Records from a collection

* * * * *

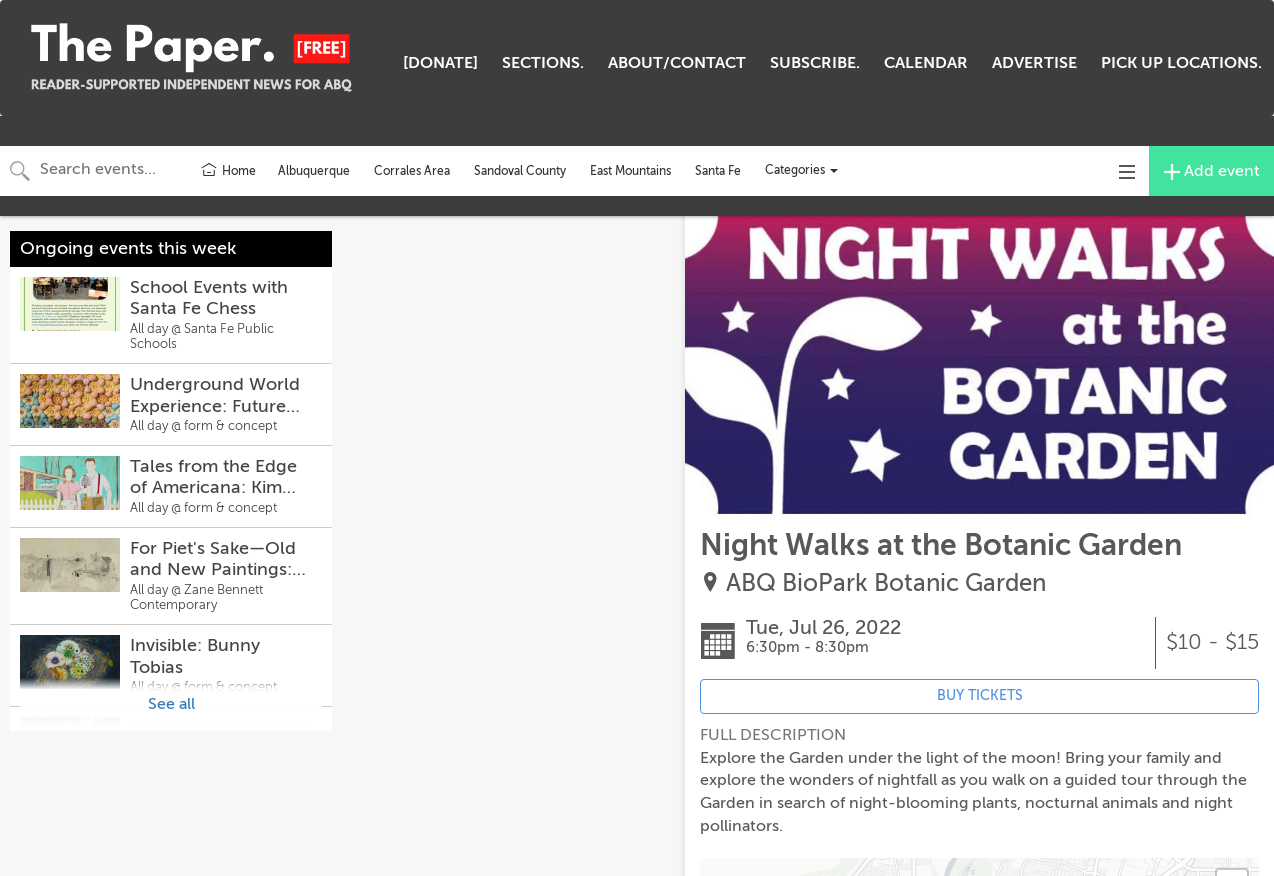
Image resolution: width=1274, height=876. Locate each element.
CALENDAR (926, 63)
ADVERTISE (1034, 63)
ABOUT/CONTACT (677, 63)
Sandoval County (520, 171)
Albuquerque (314, 171)
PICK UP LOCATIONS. (1181, 63)
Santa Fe (718, 171)
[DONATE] (440, 63)
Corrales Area (412, 171)
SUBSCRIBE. (815, 63)
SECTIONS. (543, 63)
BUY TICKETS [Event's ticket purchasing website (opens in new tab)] (980, 695)
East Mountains (630, 171)
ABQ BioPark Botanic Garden (886, 583)
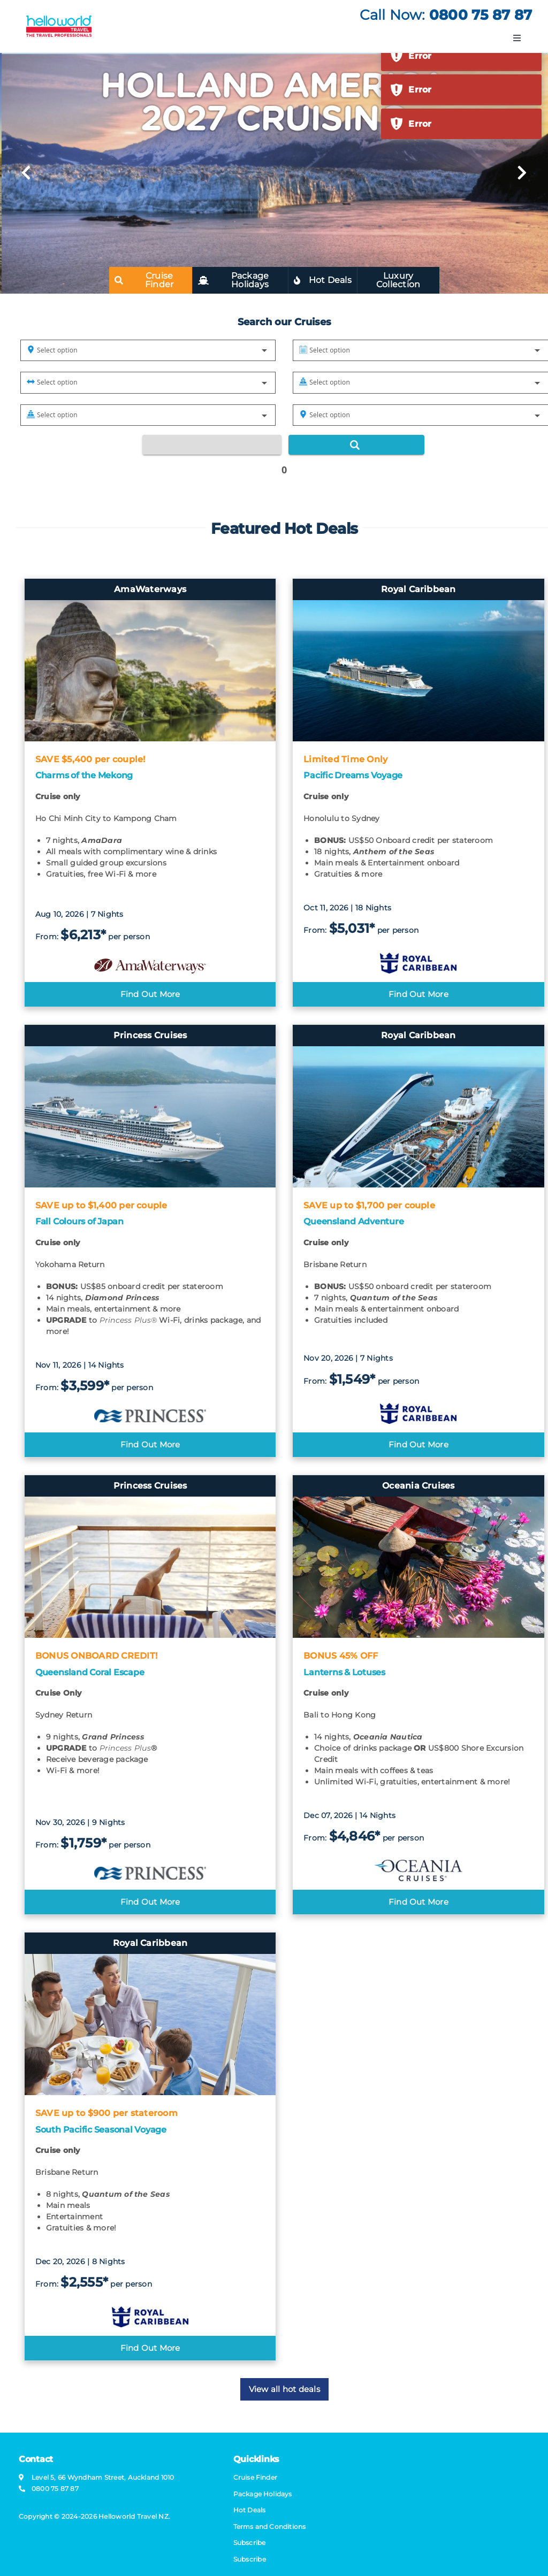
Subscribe (249, 2559)
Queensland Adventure (353, 1221)
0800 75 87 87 (480, 15)
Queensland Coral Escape (89, 1672)
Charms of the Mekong (84, 775)
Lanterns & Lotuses (344, 1672)
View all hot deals (284, 2389)
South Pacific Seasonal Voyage (100, 2130)
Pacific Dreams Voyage (352, 775)
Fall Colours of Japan (79, 1221)
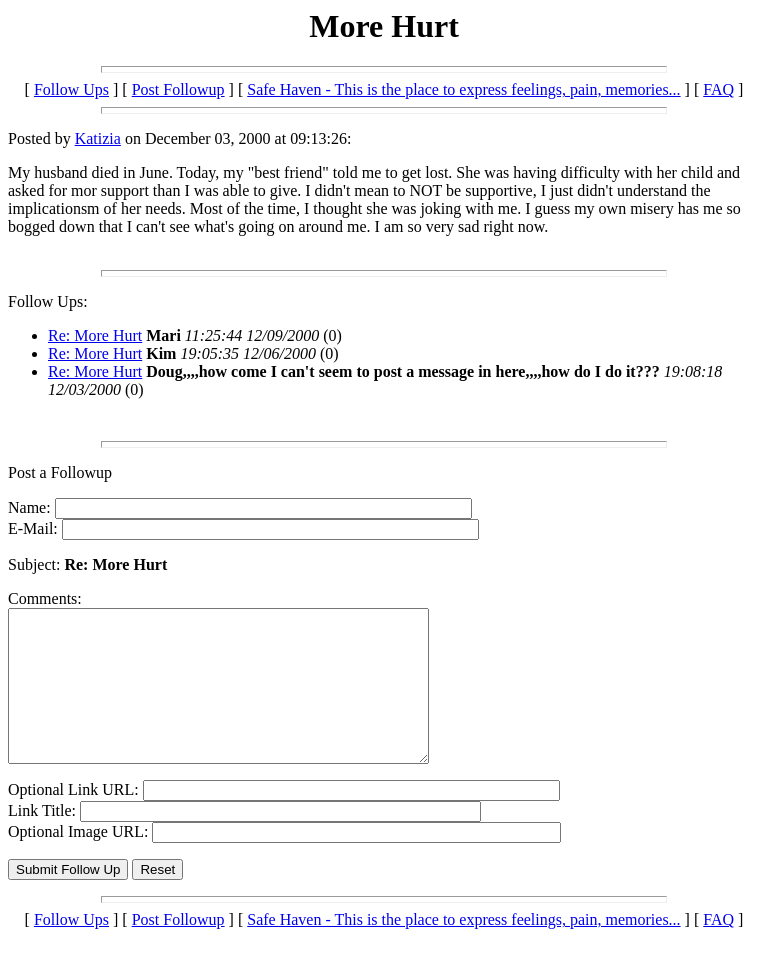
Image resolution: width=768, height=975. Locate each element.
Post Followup (178, 89)
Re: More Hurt (95, 335)
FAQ (718, 89)
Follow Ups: (48, 301)
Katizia (98, 138)
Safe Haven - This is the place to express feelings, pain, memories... (463, 89)
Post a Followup (60, 472)
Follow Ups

* * * * *

▶ [PROBLEM]: Search the data above for lines holding "Pacific" and copy each of them.

▶ [REPLY TO THE EXERCISE]:
South Pacific Seasonal Voyage (100, 2130)
Pacific Dreams Voyage (352, 775)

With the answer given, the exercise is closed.